Since we wrapped up the goods, the best I can offer in terms of how it turned out is to turn to the people who ate it…

from Debbie: “yummy, fresh and delicious!”

That sounds like a good review!

blueberry crumb cake
blueberry crumb cake

the crumb topping

    5 T. unsalted butter at room temperature
    1/4 cup sugar
    1/3 cup packed light brown sugar (packed)
    1/3 cup all purpose flour
    1/4 tsp salt
    1/2 cup chopped walnuts (optional)

for the cake

    2 cups blueberries (fresh, or frozen, not thawed)
    2 cups, plus 2 tsp all purpose flour
    2 tsp baking powder
    1/2 tsp baking soda
    1/4 tsp salt
    1/4 tsp ground cinnamon
    1/8 tsp freshly ground nutmeg
    2/3 cup sugar
    grated zest of 1/2 lemon or 1/4 orange
    6 T. unsalted butter at room temp
    2 eggs, at room temp
    1 tsp vanilla extract
    1/2 cup buttermilk

Preheat oven to 350. Grease an 8-inch square pan.
make the crumbs:

    1. Put all the ingredients except the nuts in a food processor and pulse just until the mixture forms clumps and holds together when pressed.
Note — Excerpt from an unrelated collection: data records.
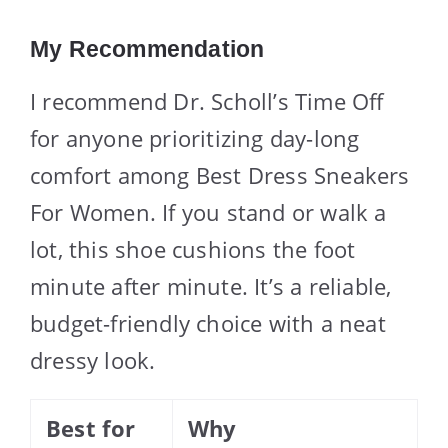
My Recommendation
I recommend Dr. Scholl’s Time Off
for anyone prioritizing day-long
comfort among Best Dress Sneakers
For Women. If you stand or walk a
lot, this shoe cushions the foot
minute after minute. It’s a reliable,
budget-friendly choice with a neat
dressy look.
Best for
Why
Pour mixture into smaller bowl, stir in the nuts and refrigerate until needed.

make the cake

    2. Toss the blueberries and 2 tsp of the flour together with a spoon in a small bowl, just to coat the berries; set aside.
    3. Whisk together the remaining 2 cups flour, baking powder, baking soda, salt, cinnamon and nutmeg.
    4. In a large bowl, rub the sugar and zest together with your fingertips until the sugar is moist and aromatic. Add the butter and using a hand mixer (or stand mixer with paddle attachment), beat the sugar with the butter until light, about 3 minutes.
    5. Add the eggs one by one, beating for about 1 minute after each addition, then beat in the vanilla extract. 6. Reduce the mixer speed to low and add the flour mixture and the buttermilk alternately, beginning and ending with the dry ingredients
    7. With a rubber spatula, gently stir in the berries. Scrape the batter into the buttered pan and smooth the top gently with the spatula.
    8. Pull the crumb mix from the fridge and scatter the crumbs over the batter.
    9. Bake for 50-60 minutes, or until the crumbs are golden and a thin knife comes out clean.

    Voila! Stay tuned in the next week and a half for lots of Passover and spring themed recipes!

5 Comments Add yours

  1. Kate says:

    Wow you’re brave! I can never give something away without tasting a sample batch first. I’m too afraid I will poison someone…or just make them never want to eat my food again.

    1. Emily says:

      I know – this was the first time I’ve ever done that! It was definitely strange – i want to make a batch next week sometime so I can try it for myself…keep your fingers crossed 🙂

  2. Milly-K says:

    We absolutely loved all the goodies you sent!! AND my P.E.O. friends that came over got to sample them too and unlike most times when they merely nibble a crumb…they oohed and ahhed and completly ate all the raspberry-pecan tea cakes and blueberry crumb cake that I put out for them! Sorry, I don’t share the Kahlua truffles! Your dear package really touched my heart!!

  3. Emily says:

    thanks milly-k! I’m so glad everything turned out so well!